La diferencia hoy es más que la reivindicación; el reconocimiento ha desplazado a la desigualdad. Vivimos un tiempo político en el que la identidad solapa a la conciencia de clase; y si seguimos así, la balcanización de Cataluña está servida, ya que solo se reconoce a sí misma a través de la humillación, que supuestamente se le inflige desde España. Los jóvenes airados que el lunes levantaron barricadas, a las puertas del Palacio de Congresos ocupado por la Familia Real, expresan la furia del mundo antisistema, escamoteada bajo la piel de la civilización democrática. No podemos dar nada por sentado.
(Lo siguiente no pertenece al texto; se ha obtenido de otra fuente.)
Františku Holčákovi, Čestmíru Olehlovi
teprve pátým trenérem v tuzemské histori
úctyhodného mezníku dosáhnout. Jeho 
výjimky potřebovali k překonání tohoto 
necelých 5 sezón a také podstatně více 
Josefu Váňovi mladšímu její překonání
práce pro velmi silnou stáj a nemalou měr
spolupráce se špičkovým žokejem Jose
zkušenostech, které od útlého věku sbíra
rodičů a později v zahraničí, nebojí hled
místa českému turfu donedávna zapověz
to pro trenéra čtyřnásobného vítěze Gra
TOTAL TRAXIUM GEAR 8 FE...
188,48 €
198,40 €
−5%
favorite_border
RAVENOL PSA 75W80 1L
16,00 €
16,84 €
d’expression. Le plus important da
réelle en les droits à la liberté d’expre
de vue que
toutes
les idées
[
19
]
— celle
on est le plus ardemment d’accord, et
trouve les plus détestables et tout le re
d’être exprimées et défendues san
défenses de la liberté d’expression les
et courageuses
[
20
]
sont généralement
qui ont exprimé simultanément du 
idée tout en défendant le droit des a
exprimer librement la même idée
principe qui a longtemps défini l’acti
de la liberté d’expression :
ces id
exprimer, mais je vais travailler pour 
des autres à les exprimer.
Y menos el anhelo de los que se sienten excluidos y son utilizados como carne de cañón por la fragua falsaria del soberanismo institucional.

Frente a ellos, la respuesta del nacionalismo de Estado es simétrica, especialmente cuando reúne a las obsesiones subalternas de la España metafísica. El nacionalismo ontológico sitúa a la unidad de la patria por encima de cualquier otra consideración democrática; así lo hace Vox en su versión tendencialmente totalitaria a la que se acerca incomprensiblemente el desnortado Albert Rivera; y así lo replica el independentismo por encima del Ebro. Frente a este magma del pasado, la idea de la España diversa y unida al mismo tiempo está más viva que nunca. Lo cuenta muy bien Xosé M. Nuñez Seixas, flamante ganador del Premio Nacional de Ensayo por Suspiros de España: El nacionalismo español 1808-2018 (Crítica), publicado hace casi un año. La crítica de Seixas al nacionalismo español sin matices es el mejor salvoconducto de una Constitución abierta, como la del 78. España le ha otorgado uno de sus mejores galardone a un profesor que se muestra crítico con el nacionalismo español: ¡prueba ineluctable de salud democrática!
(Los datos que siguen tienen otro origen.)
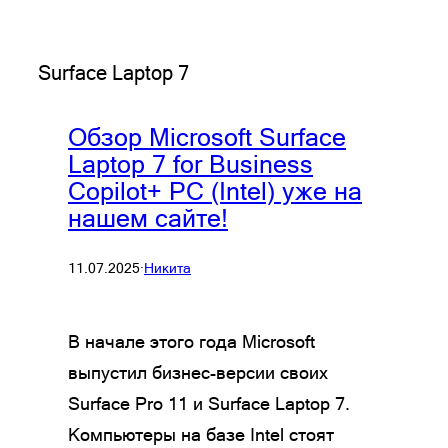
Surface Laptop 7
Обзор Microsoft Surface
Laptop 7 for Business
Copilot+ PC (Intel) уже на
нашем сайте!
11.07.2025
·
Никита
В начале этого года Microsoft
выпустил бизнес-версии своих
Surface Pro 11 и Surface Laptop 7.
Компьютеры на базе Intel стоят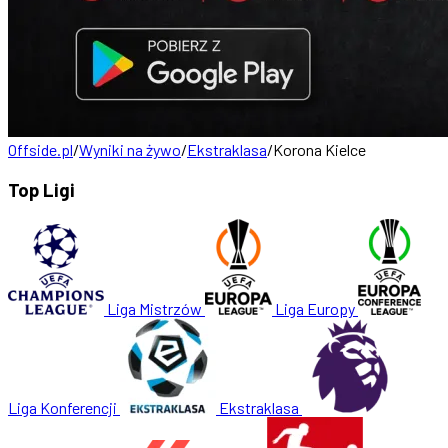
Offside.pl
/
Wyniki na żywo
/
Ekstraklasa
/
Korona Kielce
Top Ligi
Liga Mistrzów
Liga Europy
Liga Konferencji
Ekstraklasa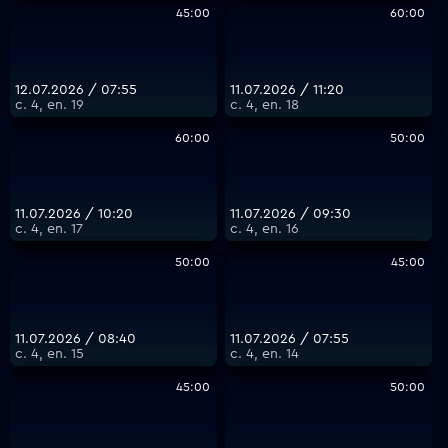
45:00
60:00
12.07.2026 / 07:55
11.07.2026 / 11:20
с. 4, еп. 19
с. 4, еп. 18
60:00
50:00
11.07.2026 / 10:20
11.07.2026 / 09:30
с. 4, еп. 17
с. 4, еп. 16
50:00
45:00
11.07.2026 / 08:40
11.07.2026 / 07:55
с. 4, еп. 15
с. 4, еп. 14
45:00
50:00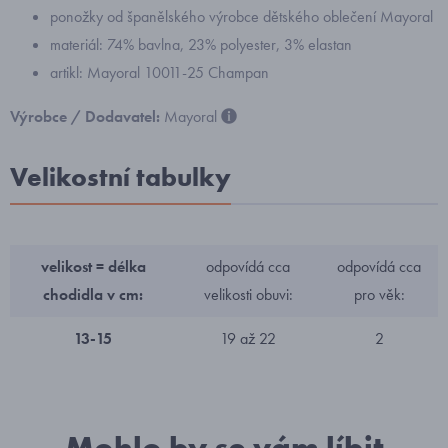
ponožky od španělského výrobce dětského oblečení Mayoral
materiál: 74% bavlna, 23% polyester, 3% elastan
artikl: Mayoral 10011-25 Champan
Výrobce / Dodavatel:
Mayoral
Velikostní tabulky
velikost = délka
odpovídá cca
odpovídá cca
chodidla v cm:
velikosti obuvi:
pro věk:
13-15
19 až 22
2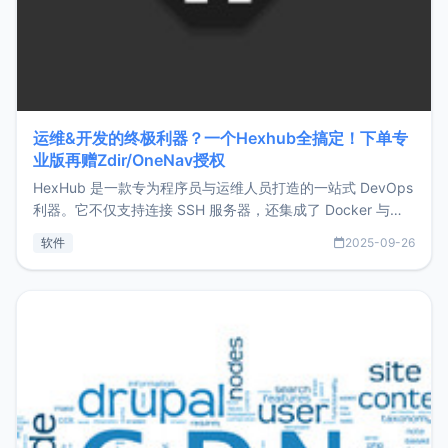
运维&开发的终极利器？一个Hexhub全搞定！下单专
业版再赠Zdir/OneNav授权
HexHub 是一款专为程序员与运维人员打造的一站式 DevOps
利器。它不仅支持连接 SSH 服务器，还集成了 Docker 与常
见数据库管理功能。这意味着，在开发过程中您无需在多个软
软件
2025-09-26
件间频繁切换，仅凭 HexHub 即可同时搞定运维与数据库操
作。Hexhub功能特点支持连接SSH支持跨平台：m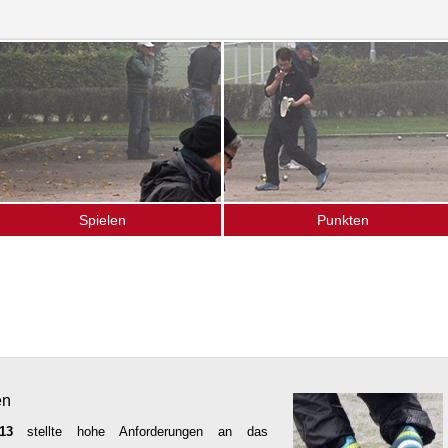
Spielen
Punkten
as Spiel
Ligamannschaften
pielen im Verein
Termine (Turniere · Events)
chnupperkurse
Gänseliesel-Turnier
ffener Bouletreff
Vereinsturniere
nser Spielort
Hochschulsport
en
13
stellte hohe Anforderungen an das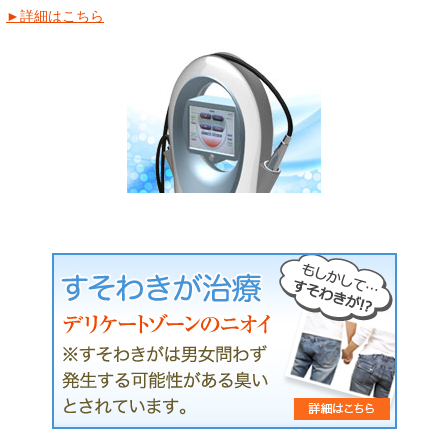
►詳細はこちら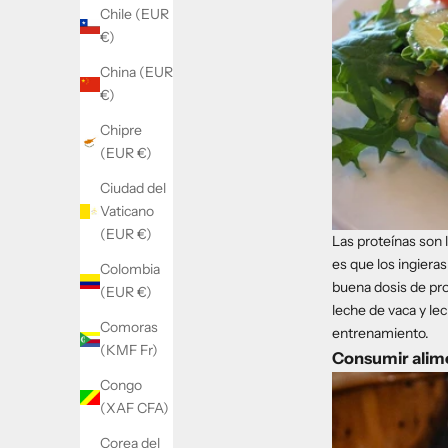
Chile (EUR
€)
China (EUR
€)
Chipre
(EUR €)
Ciudad del
Vaticano
(EUR €)
Las proteínas son 
es que los ingiera
Colombia
buena dosis de pro
(EUR €)
leche de vaca y le
Comoras
entrenamiento.
(KMF Fr)
Consumir alimen
Congo
(XAF CFA)
Corea del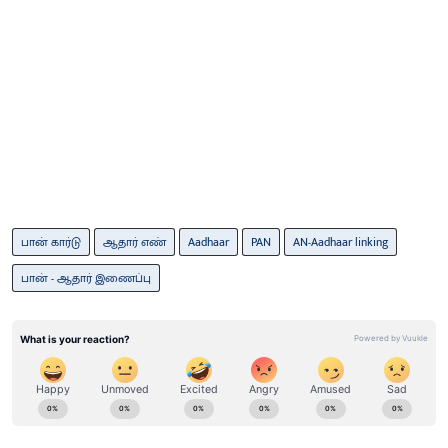
பான் கார்டு
ஆதார் எண்
Aadhaar
PAN
AN-Aadhaar linking
பான் - ஆதார் இணைப்பு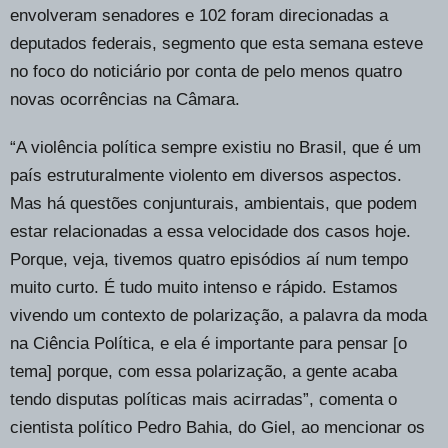
envolveram senadores e 102 foram direcionadas a
deputados federais, segmento que esta semana esteve
no foco do noticiário por conta de pelo menos quatro
novas ocorrências na Câmara.
“A violência política sempre existiu no Brasil, que é um
país estruturalmente violento em diversos aspectos.
Mas há questões conjunturais, ambientais, que podem
estar relacionadas a essa velocidade dos casos hoje.
Porque, veja, tivemos quatro episódios aí num tempo
muito curto. É tudo muito intenso e rápido. Estamos
vivendo um contexto de polarização, a palavra da moda
na Ciência Política, e ela é importante para pensar [o
tema] porque, com essa polarização, a gente acaba
tendo disputas políticas mais acirradas”, comenta o
cientista político Pedro Bahia, do Giel, ao mencionar os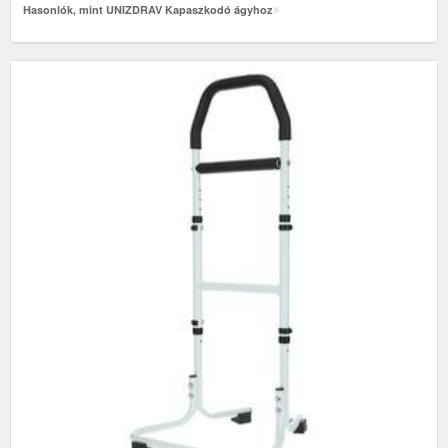
Hasonlók, mint UNIZDRAV Kapaszkodó ágyhoz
En determinados discursos patrióticos encontramos hoy “una búsqueda del futuro en el pasado”, escribe Seixas. Es el frentismo fratricida entre los nacionalismos español y catalán, donde el placer físico del color le gana al goce menor de la razón. Cuando la sentimentalidad se impone, la Emocracia pervierte a la Democracia. Los nacionalismos no están predeterminados, pero Europa demuestra que en momentos de enfrentamiento redoblan su instinto. La polarización genera héroes y patricidas, como se ha visto en Hungría, Italia o Austria.

En pleno sinsentido, nunca podemos aceptar que el ruido de los levantiscos coloque en el mismo saco al procés y al catalanismo cultural y político, que sigue aleteando en tantos corazones. Se ha escrito que España se recentralizará demonizando al Estado de las Autonomías. ¡Falso! Los dos grandes partidos en condiciones de formar un nuevo Ejecutivo, PSOE y PP, defienden a muerte el modelo constitucional. A muchos, la levedad seductora de nuestra Carta Magna nos produce una sensación parecida a la que nos invade al oír la habanera de Carmen o la voz antigua de Concha Piquer en Suspiros de España. Los suspiros de la Piquer rememoran por igual a la emigración, el exilio, las salas de bandera de la España nacional o la sintonía de Radio Pirenaica, emisora roja y clandestina de otro tiempo. Significaron el mismo dolor y similar nostalgia en ambos lados, como lo fue La Madelon de la Legión Extranjera o la Lilie Marlain de la Wehrmacht alemana y las tropas aliadas en la Segunda Gran Guerra.

El país compartido siempre es el punto de partida. El mejor lenitivo exige la mirada, pero nunca la vuelta atrás; impone, eso sí, el eterno retorno, la caricia del Dinosaurio.